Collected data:
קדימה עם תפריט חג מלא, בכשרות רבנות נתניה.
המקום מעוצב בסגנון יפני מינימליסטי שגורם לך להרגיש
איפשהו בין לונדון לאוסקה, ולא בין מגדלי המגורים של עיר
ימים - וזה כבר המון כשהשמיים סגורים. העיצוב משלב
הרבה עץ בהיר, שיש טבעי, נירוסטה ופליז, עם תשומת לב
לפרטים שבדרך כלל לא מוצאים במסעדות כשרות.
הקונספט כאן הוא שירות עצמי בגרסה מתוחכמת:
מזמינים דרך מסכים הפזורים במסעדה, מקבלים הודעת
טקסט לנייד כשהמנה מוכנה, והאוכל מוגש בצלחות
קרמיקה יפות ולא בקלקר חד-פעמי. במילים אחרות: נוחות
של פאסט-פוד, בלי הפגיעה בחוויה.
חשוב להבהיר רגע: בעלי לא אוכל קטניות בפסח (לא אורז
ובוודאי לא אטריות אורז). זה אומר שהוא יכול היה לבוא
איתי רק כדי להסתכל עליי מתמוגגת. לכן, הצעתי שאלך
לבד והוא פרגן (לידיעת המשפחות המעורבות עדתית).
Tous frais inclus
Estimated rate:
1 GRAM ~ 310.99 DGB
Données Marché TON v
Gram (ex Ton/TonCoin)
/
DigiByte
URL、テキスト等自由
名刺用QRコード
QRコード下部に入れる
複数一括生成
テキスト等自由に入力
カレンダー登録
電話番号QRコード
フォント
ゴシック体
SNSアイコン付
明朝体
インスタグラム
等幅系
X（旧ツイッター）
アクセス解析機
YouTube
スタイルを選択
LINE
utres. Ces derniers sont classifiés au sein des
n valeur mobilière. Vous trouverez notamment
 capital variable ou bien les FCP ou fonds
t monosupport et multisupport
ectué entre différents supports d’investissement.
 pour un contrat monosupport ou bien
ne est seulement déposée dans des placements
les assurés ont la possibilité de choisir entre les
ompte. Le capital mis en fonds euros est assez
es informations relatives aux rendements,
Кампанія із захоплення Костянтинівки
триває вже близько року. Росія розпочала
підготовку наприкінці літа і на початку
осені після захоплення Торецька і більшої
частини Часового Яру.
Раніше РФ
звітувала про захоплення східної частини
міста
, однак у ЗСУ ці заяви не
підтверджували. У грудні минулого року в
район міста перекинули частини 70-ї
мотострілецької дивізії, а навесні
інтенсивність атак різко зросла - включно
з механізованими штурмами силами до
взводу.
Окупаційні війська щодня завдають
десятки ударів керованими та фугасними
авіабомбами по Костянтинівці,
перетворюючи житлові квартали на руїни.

#### Problem:
Across the data, how many lines have the word "року" in them? Respond with the number alone.

#### Output for this exercise:
2